Hannah does not take any medication, because that would give the audience freedom to rationalize however they see fit: Either the medication caused the suicide so it's not other people's fault, or it was the wrong medication for her mental illness so it's not other people's fault. Clay explores medication but doesn't get any benefit from it, which is also the most common outcome in real life.

11. Prison is not the answer.

 

None of the characters, least of all Hannah herself, ever suggest that what she really needed was to be locked up in a psychiatric prison where she can be somehow healed by additional violence against her. Not only would such a statement have been patently untrue, it would have once again undermined the apparently controversial message that people are responsible for each other's well-being. If suicide prevention is the responsibility of some professional psychologist in some hidden facility, then it doesn't have to be yours. You have permission to ship people off and wash your hands of it. Out of sight, out of mind.

12. Permanence is powerful.

 

If Hannah really wanted to send a message, why didn't she power through and tell her story while still alive? Isn't that more powerful? No. It isn't. Sticking around gives other people the chance to apologize, to offer help, to give lip service and feel good about themselves, without doing anything to actually improve the victim's quality of life.
 
13 Reasons Why is not a warning to suicidal people not to kill themselves. That was never the intent. It's a warning to friends and family of suicidal people, that if you fuck up, if you're not present and caring and supportive, that's it. They're dead. You don't get a second chance. You don't get closure.

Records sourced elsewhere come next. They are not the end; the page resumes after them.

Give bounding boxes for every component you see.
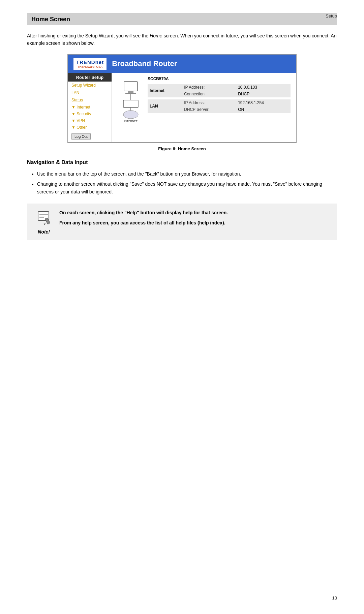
- note-text-line1: On each screen, clicking the "Help" butt…: [59, 209, 228, 216]
- sidebar-vpn[interactable]: ▼ VPN: [68, 117, 112, 124]
- sidebar-status[interactable]: Status: [68, 96, 112, 104]
- note-icon-area: Note!: [34, 209, 54, 235]
- sidebar-setup-wizard[interactable]: Setup Wizard: [68, 82, 112, 89]
- lan-dhcp-label: DHCP Server:: [182, 106, 236, 113]
- svg-rect-1: [128, 91, 133, 93]
- network-diagram: INTERNET: [117, 80, 144, 120]
- internet-label: Internet: [148, 84, 182, 97]
- sidebar-logout-container: Log Out: [71, 133, 108, 140]
- lan-ip-label: IP Address:: [182, 99, 236, 106]
- nav-bullet-2: Changing to another screen without click…: [37, 180, 337, 195]
- note-text-content: On each screen, clicking the "Help" butt…: [59, 209, 228, 229]
- intro-paragraph: After finishing or exiting the Setup Wiz…: [27, 32, 337, 47]
- svg-rect-0: [124, 82, 138, 91]
- page-number: 13: [332, 595, 337, 601]
- sidebar-other[interactable]: ▼ Other: [68, 124, 112, 131]
- router-logo: TRENDnet TRENDware, USA: [73, 58, 107, 70]
- sidebar-lan[interactable]: LAN: [68, 89, 112, 96]
- sidebar-internet[interactable]: ▼ Internet: [68, 104, 112, 111]
- router-header: TRENDnet TRENDware, USA Broadband Router: [68, 55, 296, 73]
- svg-rect-12: [45, 218, 50, 224]
- status-table: Internet IP Address: 10.0.0.103 Connecti…: [148, 84, 291, 113]
- svg-rect-4: [123, 100, 138, 108]
- status-info: SCCB579A Internet IP Address: 10.0.0.103…: [148, 76, 291, 113]
- nav-bullet-list: Use the menu bar on the top of the scree…: [37, 170, 337, 195]
- svg-point-6: [123, 111, 138, 119]
- note-box: Note! On each screen, clicking the "Help…: [27, 204, 337, 240]
- section-title-home-screen: Home Screen: [27, 13, 337, 25]
- internet-conn-label: Connection:: [182, 91, 236, 97]
- svg-marker-13: [43, 223, 46, 225]
- lan-dhcp-value: ON: [236, 106, 291, 113]
- router-screenshot: TRENDnet TRENDware, USA Broadband Router…: [67, 54, 297, 143]
- sidebar-header: Router Setup: [68, 73, 112, 82]
- internet-ip-label: IP Address:: [182, 84, 236, 91]
- figure-caption: Figure 6: Home Screen: [27, 146, 337, 151]
- lan-ip-value: 192.168.1.254: [236, 99, 291, 106]
- svg-rect-2: [125, 93, 136, 94]
- sidebar-security[interactable]: ▼ Security: [68, 111, 112, 117]
- lan-label: LAN: [148, 99, 182, 113]
- nav-section-title: Navigation & Data Input: [27, 159, 337, 165]
- router-title: Broadband Router: [112, 59, 177, 68]
- nav-bullet-1: Use the menu bar on the top of the scree…: [37, 170, 337, 178]
- device-id: SCCB579A: [148, 76, 291, 81]
- note-text-line2: From any help screen, you can access the…: [59, 219, 228, 226]
- internet-conn-value: DHCP: [236, 91, 291, 97]
- router-main-content: INTERNET SCCB579A Internet IP Address: 1…: [112, 73, 296, 142]
- page-header-setup: Setup: [326, 13, 337, 19]
- note-label: Note!: [38, 229, 50, 235]
- svg-text:INTERNET: INTERNET: [124, 120, 138, 123]
- internet-ip-value: 10.0.0.103: [236, 84, 291, 91]
- logout-button[interactable]: Log Out: [71, 133, 91, 140]
- brand-name: TRENDnet: [76, 59, 104, 65]
- pencil-icon: [35, 209, 52, 228]
- router-sidebar: Router Setup Setup Wizard LAN Status ▼ I…: [68, 73, 112, 142]
- brand-sub: TRENDware, USA: [78, 65, 102, 68]
- router-body: Router Setup Setup Wizard LAN Status ▼ I…: [68, 73, 296, 142]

13. Suicide awareness can kiss this show's ass.


I have a confession to make: I have never been suicidal. And I don't think I ever will.

Yet suicide awareness campaigns still affect me personally, and my community. I won't soon forget the inherent dehumanization in habitually cutting the strings off my shorts, because I'm expected like all other interchangeable mental patients to somehow kill myself with them while pinned down on a four-point restraint bed. I haven't forgotten that suicide was the big justification no one wanted to challenge, when we first decided that you could detain people in so-called "hospitals" instead of mainstream jails. Every time I see a therapist, I'm reminded that if I so much as express a thought about killing myself, that she not only has the option to legally commit violence against me, she's expected to and can get in trouble if she doesn't.

As someone who has been subjected to traumatic and abusive human rights violations in the name of misguided attempts at suicide prevention, and who knows the stories of other people who can say the same, I am thankful that an item of cultural influence promotes a different message. Even if I believe for a second that the point of 13 Reasons Why is to "glorify suicide", I'll take that over awareness.

Image description: Promotional photo of the characters Clay and Hannah, with additional text around the title so that the image says "There are thirteen reasons why I killed myself and not a single one of them is a chemical imbalance."